Below are some records; give them all again exactly, but not the pictures.

*** Opening THE INPUT ***

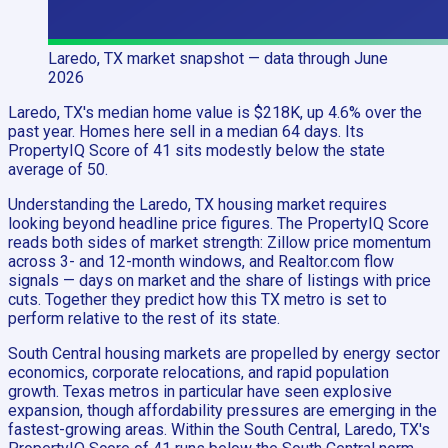
Laredo, TX
market snapshot
— data through June
2026
Laredo, TX's median home value is $218K, up 4.6% over the
past year. Homes here sell in a median 64 days. Its
PropertyIQ Score of 41 sits modestly below the state
average of 50.
Understanding the Laredo, TX housing market requires
looking beyond headline price figures. The PropertyIQ Score
reads both sides of market strength: Zillow price momentum
across 3- and 12-month windows, and Realtor.com flow
signals — days on market and the share of listings with price
cuts. Together they predict how this TX metro is set to
perform relative to the rest of its state.
South Central housing markets are propelled by energy sector
economics, corporate relocations, and rapid population
growth. Texas metros in particular have seen explosive
expansion, though affordability pressures are emerging in the
fastest-growing areas. Within the South Central, Laredo, TX's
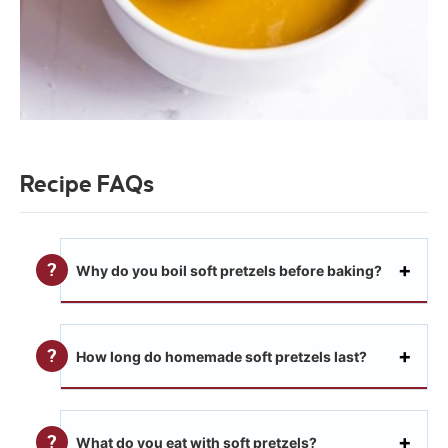
Recipe FAQs
Why do you boil soft pretzels before baking?
How long do homemade soft pretzels last?
What do you eat with soft pretzels?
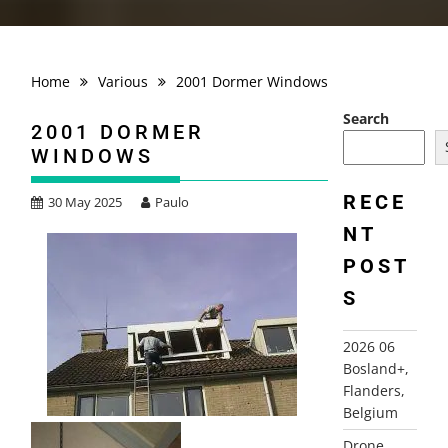
Home
Various
2001 Dormer Windows
Search
2001 DORMER
WINDOWS
RECE
30 May 2025
Paulo
NT
POST
S
2026 06
Bosland+,
Flanders,
Belgium
Drone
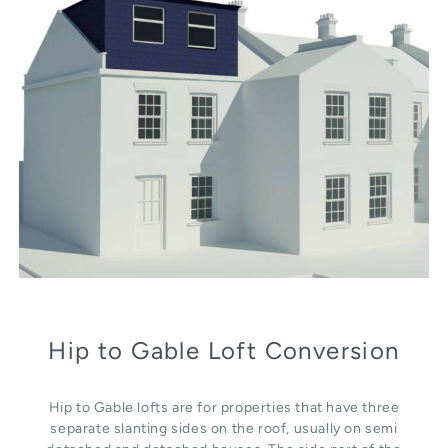
Hip to Gable Loft Conversion
Hip to Gable lofts are for properties that have three
separate slanting sides on the roof, usually on semi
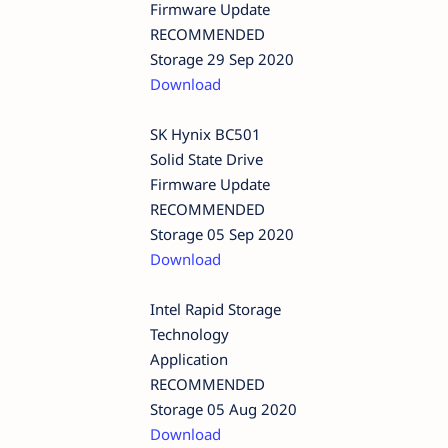
Firmware Update
RECOMMENDED
Storage 29 Sep 2020
Download
SK Hynix BC501
Solid State Drive
Firmware Update
RECOMMENDED
Storage 05 Sep 2020
Download
Intel Rapid Storage
Technology
Application
RECOMMENDED
Storage 05 Aug 2020
Download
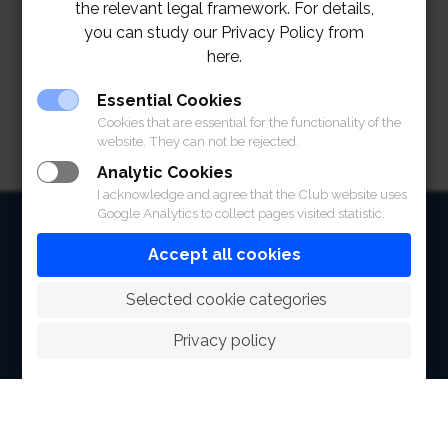
the relevant legal framework. For details,
Reservation and for more information 02-028-7272
you can study our Privacy Policy from
ext. 2172, 2173, 2279
here.
Essential Cookies
Cookies that are essential for the functionality of the
website. They can not be rejected.
Analytic Cookies
I acknowledge and agree that the Club website uses
Google Analytics to collect pages visited statistic.
HOME
Accept all cookies
ABOUT
 Selected cookie categories
FACILITIES
Privacy policy
SPORTS
RACING
POLO CLUB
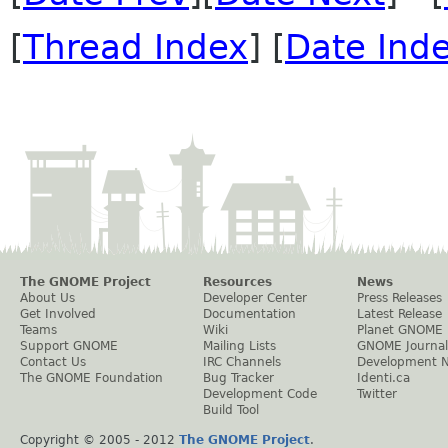
[
Thread Index
] [
Date Ind
The GNOME Project
Resources
News
About Us
Developer Center
Press Releases
Get Involved
Documentation
Latest Release
Teams
Wiki
Planet GNOME
Support GNOME
Mailing Lists
GNOME Journal
Contact Us
IRC Channels
Development 
The GNOME Foundation
Bug Tracker
Identi.ca
Development Code
Twitter
Build Tool
Copyright © 2005 - 2012
The GNOME Project
.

*** Closing THE INPUT ***

◆ **EXERCISE RESPONSE**:
Laredo, TX
market snapshot
— data through June
2026
Laredo, TX's median home value is $218K, up 4.6% over the
past year. Homes here sell in a median 64 days. Its
PropertyIQ Score of 41 sits modestly below the state
average of 50.
Understanding the Laredo, TX housing market requires
looking beyond headline price figures. The PropertyIQ Score
reads both sides of market strength: Zillow price momentum
across 3- and 12-month windows, and Realtor.com flow
signals — days on market and the share of listings with price
cuts. Together they predict how this TX metro is set to
perform relative to the rest of its state.
South Central housing markets are propelled by energy sector
economics, corporate relocations, and rapid population
growth. Texas metros in particular have seen explosive
expansion, though affordability pressures are emerging in the
fastest-growing areas. Within the South Central, Laredo, TX's
Recipe FAQs
Why do you boil soft pretzels before baking?
How long do homemade soft pretzels last?
What do you eat with soft pretzels?
Home
Various
2001 Dormer Windows
Search
2001 DORMER
WINDOWS
RECE
30 May 2025
Paulo
NT
POST
S
2026 06
Bosland+,
Flanders,
Belgium
Drone
Hip to Gable Loft Conversion
Hip to Gable lofts are for properties that have three
separate slanting sides on the roof, usually on semi
Firmware Update
RECOMMENDED
Storage 29 Sep 2020
Download
SK Hynix BC501
Solid State Drive
Firmware Update
RECOMMENDED
Storage 05 Sep 2020
Download
Intel Rapid Storage
Technology
Application
RECOMMENDED
Storage 05 Aug 2020
Download
the relevant legal framework. For details,
Reservation and for more information 02-028-7272
you can study our Privacy Policy from
ext. 2172, 2173, 2279
here.
Essential Cookies
Cookies that are essential for the functionality of the
website. They can not be rejected.
Analytic Cookies
I acknowledge and agree that the Club website uses
Google Analytics to collect pages visited statistic.
HOME
Accept all cookies
ABOUT
 Selected cookie categories
FACILITIES
Privacy policy
SPORTS
RACING
POLO CLUB
[
Thread Index
] [
Date Ind
The GNOME Project
Resources
News
About Us
Developer Center
Press Releases
Get Involved
Documentation
Latest Release
Teams
Wiki
Planet GNOME
Support GNOME
Mailing Lists
GNOME Journal
Contact Us
IRC Channels
Development 
The GNOME Foundation
Bug Tracker
Identi.ca
Development Code
Twitter
Build Tool
Copyright © 2005 - 2012
The GNOME Project
.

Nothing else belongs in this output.